If the total porphyrins are elevated, urine and/or plasma porphyrins are fractionated by high-performance liquid chromatography, showing a characteristic predominance of uroporphyrin and heptacarboxyl porphyrin.
Plasma fluorescence scanning detecting a peak at approximately 619 nm differentiates PCT from variegate porphyria, but not from other blistering cutaneous porphyrias.
Erythrocyte total porphyrins are normal or modestly elevated in PCT. Substantial elevation may indicate a concurrent marrow disorder (e.g., myelofibrosis) in which PCT is related in part to iron overload. Erythrocyte porphyrins are also markedly elevated in other, less common, blistering porphyrias, such as congenital erythropoietic porphyria, hepatoerythropoietic porphyria, and homozygous forms of acute intermittent porphyria, hereditary coproporphyria (including a variant form termed harderoporphyria), and variegate porphyria; all of which can present with skin lesions that mimic PCT in children or adults.
Serum ferritin and liver biopsy
After the diagnosis of PCT is established, assess the degree of iron overload by serum ferritin, and by liver biopsy when clinically indicated, as in other conditions associated with iron overload (e.g., hemochromatosis).
Serum ferritin may be increased in part due to liver inflammation (acute phase response), but ferritin is still a useful target for therapeutic phlebotomy.
Consider liver biopsy in patients with iron overload (e.g., serum ferritin >1000 nanograms/mL [>2250 picomoles/L]).
Liver abnormalities may include mild elevation of liver transaminases, and liver histopathology may include porphyrin-containing inclusions within hepatocytes, siderosis, and nonspecific histological abnormalities.
Skin biopsy
Skin biopsy will show features of subepidermal blister formation, but this is seen in other blistering porphyrias and is not specific for PCT. Therefore, diagnosis is based on characteristic porphyrin elevations.[15]
DNA studies
After biochemical confirmation, it is important to carry out DNA studies to identify patients who are heterozygous for a UROD mutation, which is an inherited susceptibility factor, and to identify HFE mutations.
Liver function tests
In addition to the cutaneous clinical features of PCT, there are also hepatic abnormalities that can be evidenced by abnormal liver function tests. Serum alanine amino transferase, aspartate amino transferase, alkaline phosphatase, gamma glutamyl transferase, and total, direct, and indirect bilirubin should be measured.
Confirmatory tests
A substantial increase in total porphyrins with a predominance of uroporphyrin and heptacarboxyl porphyrin in urine or plasma is characteristic of PCT. Increased fecal isocoproporphyrin is also characteristic, but technically more difficult to perform and usually not required for confirmation.

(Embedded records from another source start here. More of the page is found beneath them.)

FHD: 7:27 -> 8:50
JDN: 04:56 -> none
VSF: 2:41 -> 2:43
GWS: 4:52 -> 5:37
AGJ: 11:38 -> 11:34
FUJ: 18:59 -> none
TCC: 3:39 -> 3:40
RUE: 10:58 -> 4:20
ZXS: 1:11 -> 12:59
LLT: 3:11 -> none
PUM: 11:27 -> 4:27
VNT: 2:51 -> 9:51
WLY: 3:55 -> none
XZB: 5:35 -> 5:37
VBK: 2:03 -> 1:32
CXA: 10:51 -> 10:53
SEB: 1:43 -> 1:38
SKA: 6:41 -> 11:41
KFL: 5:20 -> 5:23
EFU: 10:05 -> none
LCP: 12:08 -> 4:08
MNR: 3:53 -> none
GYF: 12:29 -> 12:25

Further confirmation includes exclusion of other blistering cutaneous porphyrias that, unlike PCT, markedly increase erythrocyte porphyrins.
Exclusion or detection of other comorbid risk factors
Management of PCT includes identification and management of susceptibility factors, a number of which have implications for management of PCT. Timing of treatment for HIV or hepatitis C requires consideration when PCT is also being managed; therefore it is necessary to confirm diagnosis of these conditions if they are suspected and have not yet been confirmed.

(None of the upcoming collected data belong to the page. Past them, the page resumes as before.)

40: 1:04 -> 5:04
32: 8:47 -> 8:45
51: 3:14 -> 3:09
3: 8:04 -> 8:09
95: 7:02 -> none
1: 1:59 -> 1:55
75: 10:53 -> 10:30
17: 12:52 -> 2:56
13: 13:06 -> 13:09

Test hereditary hemochromatosis gene mutations because they are common in PCT and their presence may partially explain excess iron accumulation.
End-stage renal disease is a contraindication to treatment with low-dose hydroxychloroquine or chloroquine.
Monitoring during repeated phlebotomies
Monitor hematocrit or hemoglobin during repeated phlebotomies.[16] Anemia is a contraindication to phlebotomy, so this should be corrected prior to considering or resuming repeat phlebotomy, if possible. Serum ferritin is monitored until it decreases to a target value of 15 to 20 nanograms/mL (35 to 45 picomoles/L).